Which Dogs Will Bite?
The statistics on dog bites are not reliable, so no real conclusions can be reached about how dog bites happen. Find out The Dog Trainer's take on the issue.
A recent installment of the Bucks Blog over at The New York Times discussed financial liability for dog bites and suggested some ways to prevent bites. The post focused on liability insurance claims, which I assume arise mostly when a dog bites someone who’s not a member of the family. Even so, there’s something off when a discussion of dog bites never mentions the fact that dogs are probably most likely to bite someone they already know – someone he lives with, or a familiar visitor. (Accounts of groups of dogs fatally attacking passersby are shocking not only because they’re gruesome, but also because they’re vanishingly rare.)
Notice I said “probably” above? That’s because we don’t really know. “Dog bite statistics are not really statistics, and they do not give an accurate picture of dogs that bite.” That’s straight from an analysis by the American Veterinary Medical Association. The reason for the mess? Almost certainly, most bites aren’t reported and only a small fraction require medical care. Breed identifications are often confused, and mixed-breed dogs are often labeled as “purebreds.”
The upshot is that any assertion of “statistical fact” about dog bites needs as many grains of salt as you’ve got handy.
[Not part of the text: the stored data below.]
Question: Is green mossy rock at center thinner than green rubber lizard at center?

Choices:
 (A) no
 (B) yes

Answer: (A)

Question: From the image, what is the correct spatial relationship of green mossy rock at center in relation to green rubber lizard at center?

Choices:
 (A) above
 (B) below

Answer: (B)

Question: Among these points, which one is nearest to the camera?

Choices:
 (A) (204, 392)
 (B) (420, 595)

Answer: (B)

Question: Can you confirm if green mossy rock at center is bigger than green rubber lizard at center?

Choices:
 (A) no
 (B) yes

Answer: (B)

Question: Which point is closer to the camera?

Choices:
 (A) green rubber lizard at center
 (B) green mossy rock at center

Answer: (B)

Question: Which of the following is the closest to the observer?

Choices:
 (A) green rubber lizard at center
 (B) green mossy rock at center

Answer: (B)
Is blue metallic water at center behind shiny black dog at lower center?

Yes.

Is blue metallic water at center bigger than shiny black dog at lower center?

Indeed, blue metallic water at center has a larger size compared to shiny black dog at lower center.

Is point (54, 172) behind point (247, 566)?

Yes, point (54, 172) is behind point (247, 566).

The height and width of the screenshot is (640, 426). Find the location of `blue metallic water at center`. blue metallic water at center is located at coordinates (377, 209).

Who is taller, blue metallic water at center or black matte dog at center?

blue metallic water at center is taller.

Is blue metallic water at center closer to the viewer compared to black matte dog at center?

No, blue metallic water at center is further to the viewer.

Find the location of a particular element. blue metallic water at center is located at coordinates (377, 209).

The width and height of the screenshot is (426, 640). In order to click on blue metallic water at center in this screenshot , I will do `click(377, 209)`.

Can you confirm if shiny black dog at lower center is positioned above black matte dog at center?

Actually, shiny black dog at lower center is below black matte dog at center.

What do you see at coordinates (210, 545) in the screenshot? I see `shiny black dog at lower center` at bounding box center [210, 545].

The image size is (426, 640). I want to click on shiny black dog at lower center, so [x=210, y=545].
So does the Times blogger’s advice to “Check with a professional, like a veterinarian or breeder, to learn about suitable dog breeds.” News flash: veterinarians are not behavior experts; they’re medical experts. As for breeders, good ones are few and far between, and they will know their own breed well – that’s not the same as having expertise in dog behavior generally. Wait, there’s more: Though there are breed tendencies in behavior, you’re not home free just because you’ve gotten a dog of one given breed. Nor are you automatically in danger from a dog of some other given breed.
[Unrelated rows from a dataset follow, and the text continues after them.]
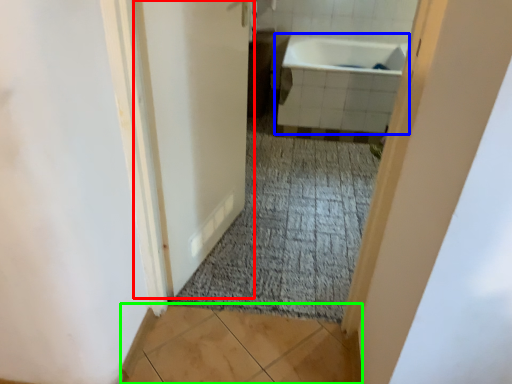 Question: Which object is the farthest from door (highlighted by a red box)? Choose among these: bathtub (highlighted by a blue box) or tile (highlighted by a green box).

Choices:
 (A) bathtub
 (B) tile

Answer: (A) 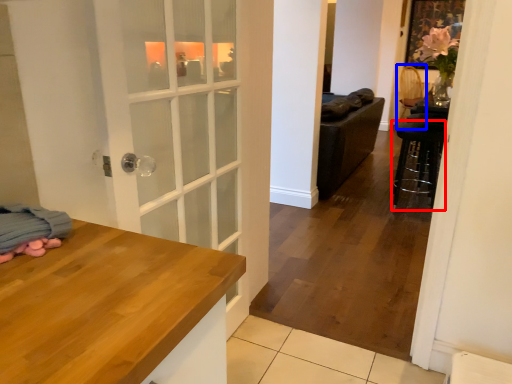 Question: Which object is closer to the camera taking this photo, bar stool (highlighted by a red box) or armchair (highlighted by a blue box)?

Choices:
 (A) bar stool
 (B) armchair

Answer: (A)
It’s not a question of “good dogs” and “bad dogs,” either. Any dog – any dog who isn’t actually dead – can bite, just as any person can lose her temper. And though anybody may blow her stack, serial killers are rare. Likewise, most dog bites seem to be about on a par with shaving cuts and minor kitchen burns. Your best protection from them is to know your dog. What makes her uncomfortable? When is she most at ease? In what situations does she need your help and protection?